Matrimonial Causes Act 1965
- Parliament of the United Kingdom
- Long title: An Act to consolidate certain enactments relating to matrimonial causes, maintenance and declarations of legitimacy and British nationality, with corrections and improvements made under the Consolidation of Enactments (Procedure) Act 1949.
- Citation: 1965 c. 72
- Territorial extent: England and Wales

Dates
- Royal assent: 8 November 1965
- Commencement: 1 January 1966

Other legislation
- Amends: See § Repealed enactments
- Repeals/revokes: See § Repealed enactments
- Amended by: Family Provision Act 1966; Family Law Reform Act 1969; Law Reform (Miscellaneous Provisions) Act 1970; Nullity of Marriage Act 1971; Matrimonial Causes Act 1973; Inheritance (Provision for Family and Dependants) Act 1975; Statute Law (Repeals) Act 1976; Statute Law (Repeals) Act 1977; Domestic Proceedings and Magistrates' Courts Act 1978; Police and Criminal Evidence Act 1984;

Status: Partially repealed

Text of statute as originally enacted

Revised text of statute as amended

Text of the Matrimonial Causes Act 1965 as in force today (including any amendments) within the United Kingdom, from legislation.gov.uk.

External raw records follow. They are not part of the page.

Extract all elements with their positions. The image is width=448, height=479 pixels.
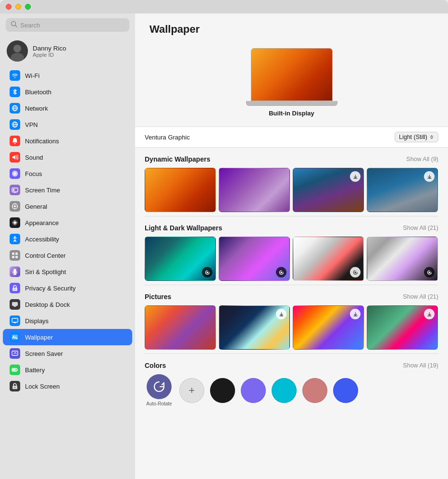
sidebar-item-appearance[interactable]: Appearance	[3, 214, 132, 231]
pictures-section-header: Pictures Show All (21)	[145, 293, 438, 301]
svg-rect-15	[13, 189, 14, 191]
sidebar-item-siri-label: Siri & Spotlight	[25, 268, 66, 276]
sidebar-item-appearance-label: Appearance	[25, 219, 59, 227]
auto-rotate-color[interactable]: Auto-Rotate	[145, 374, 174, 406]
user-profile[interactable]: Danny Rico Apple ID	[0, 36, 135, 67]
displays-icon	[10, 315, 20, 326]
avatar	[7, 40, 28, 62]
svg-rect-13	[12, 188, 18, 192]
screensaver-icon	[10, 348, 20, 359]
sidebar-item-sound[interactable]: Sound	[3, 149, 132, 165]
sidebar-item-screentime[interactable]: Screen Time	[3, 182, 132, 198]
ld-badge	[202, 267, 212, 277]
sidebar-item-wallpaper[interactable]: Wallpaper	[3, 329, 132, 345]
lightdark-section-header: Light & Dark Wallpapers Show All (21)	[145, 224, 438, 232]
wallpaper-thumb[interactable]	[145, 305, 216, 350]
wifi-icon	[10, 70, 20, 81]
sidebar-item-wallpaper-label: Wallpaper	[25, 334, 53, 341]
svg-point-53	[429, 272, 430, 273]
wallpaper-thumb[interactable]	[219, 305, 290, 350]
sidebar-item-battery-label: Battery	[25, 366, 45, 374]
sidebar-item-network[interactable]: Network	[3, 100, 132, 116]
user-name: Danny Rico	[33, 45, 66, 52]
siri-icon	[10, 266, 20, 277]
sidebar-item-screensaver[interactable]: Screen Saver	[3, 345, 132, 362]
laptop-body	[251, 48, 333, 101]
network-icon	[10, 103, 20, 113]
wallpaper-thumb[interactable]	[293, 305, 364, 350]
lightdark-show-all[interactable]: Show All (21)	[403, 225, 438, 231]
search-box[interactable]: Search	[6, 18, 129, 32]
sidebar-item-notifications-label: Notifications	[25, 138, 59, 145]
colors-section-header: Colors Show All (19)	[145, 362, 438, 369]
sidebar-item-displays[interactable]: Displays	[3, 313, 132, 329]
controlcenter-icon	[10, 250, 20, 261]
sidebar-item-siri[interactable]: Siri & Spotlight	[3, 264, 132, 280]
sidebar-item-bluetooth-label: Bluetooth	[25, 88, 51, 96]
sidebar-item-notifications[interactable]: Notifications	[3, 133, 132, 149]
dynamic-section-title: Dynamic Wallpapers	[145, 155, 210, 163]
color-swatch-blue[interactable]	[333, 378, 358, 403]
general-icon	[10, 201, 20, 212]
lightdark-wallpapers-section: Light & Dark Wallpapers Show All (21)	[135, 216, 448, 285]
sidebar-item-accessibility[interactable]: Accessibility	[3, 231, 132, 247]
sidebar-item-lockscreen[interactable]: Lock Screen	[3, 378, 132, 394]
color-swatch-purple[interactable]	[241, 378, 266, 403]
svg-rect-24	[12, 252, 14, 255]
dynamic-wallpaper-grid	[145, 168, 438, 212]
sidebar-item-wifi[interactable]: Wi-Fi	[3, 67, 132, 84]
desktop-icon	[10, 299, 20, 310]
wallpaper-thumb[interactable]	[145, 168, 216, 212]
maximize-button[interactable]	[25, 4, 31, 10]
color-swatch-cyan[interactable]	[272, 378, 297, 403]
svg-rect-42	[12, 369, 16, 371]
color-swatch-black[interactable]	[210, 378, 235, 403]
pictures-show-all[interactable]: Show All (21)	[403, 293, 438, 300]
sidebar-item-bluetooth[interactable]: Bluetooth	[3, 84, 132, 100]
sidebar-item-desktop[interactable]: Desktop & Dock	[3, 296, 132, 313]
sidebar-item-privacy-label: Privacy & Security	[25, 285, 75, 292]
laptop-base	[246, 101, 337, 106]
colors-show-all[interactable]: Show All (19)	[403, 362, 438, 369]
dynamic-show-all[interactable]: Show All (9)	[406, 156, 438, 163]
sidebar-item-focus[interactable]: Focus	[3, 165, 132, 182]
sidebar-item-controlcenter[interactable]: Control Center	[3, 247, 132, 264]
close-button[interactable]	[6, 4, 12, 10]
privacy-icon	[10, 283, 20, 293]
wallpaper-thumb[interactable]	[219, 237, 290, 281]
wallpaper-thumb[interactable]	[367, 237, 438, 281]
sidebar-item-privacy[interactable]: Privacy & Security	[3, 280, 132, 296]
wallpaper-thumb[interactable]	[367, 168, 438, 212]
sidebar-item-vpn[interactable]: VPN	[3, 116, 132, 133]
wallpaper-thumb[interactable]	[219, 168, 290, 212]
minimize-button[interactable]	[15, 4, 21, 10]
svg-marker-11	[12, 155, 15, 160]
wallpaper-icon	[10, 332, 20, 342]
ld-badge	[350, 267, 361, 277]
title-bar	[0, 0, 448, 13]
wallpaper-style-select[interactable]: Light (Still)	[395, 132, 438, 142]
wallpaper-thumb[interactable]	[367, 305, 438, 350]
search-icon	[11, 21, 17, 29]
svg-point-31	[14, 289, 15, 290]
display-preview-section: Built-in Display	[135, 43, 448, 126]
laptop-screen	[251, 49, 332, 101]
sidebar-item-network-label: Network	[25, 105, 48, 112]
sidebar-item-battery[interactable]: Battery	[3, 362, 132, 378]
wallpaper-thumb[interactable]	[293, 168, 364, 212]
pictures-section-title: Pictures	[145, 293, 171, 301]
page-title: Wallpaper	[135, 13, 448, 43]
svg-point-45	[14, 387, 15, 388]
wallpaper-thumb[interactable]	[145, 237, 216, 281]
search-container: Search	[0, 13, 135, 36]
bluetooth-icon	[10, 87, 20, 97]
add-color-button[interactable]: +	[179, 378, 204, 403]
sidebar-item-general[interactable]: General	[3, 198, 132, 214]
accessibility-icon	[10, 234, 20, 244]
color-swatch-rose[interactable]	[302, 378, 327, 403]
dynamic-wallpapers-section: Dynamic Wallpapers Show All (9)	[135, 148, 448, 216]
content-scroll[interactable]: Wallpaper Built-in Display Ventura Graph…	[135, 13, 448, 479]
wallpaper-thumb[interactable]	[293, 237, 364, 281]
download-badge	[350, 171, 361, 182]
ld-badge	[424, 267, 435, 277]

= Matrimonial Causes Act 1965 =

Act of the Parliament of the United Kingdom

The Matrimonial Causes Act 1965 (c. 72) is an act of the Parliament of the United Kingdom that consolidated enactments relating to matrimonial causes, maintenance, and declarations of legitimacy and British nationality in England and Wales.

== Provisions ==
=== Repealed enactments ===
Section 45 of the act repealed 12 enactments, listed in schedule 2 to the act.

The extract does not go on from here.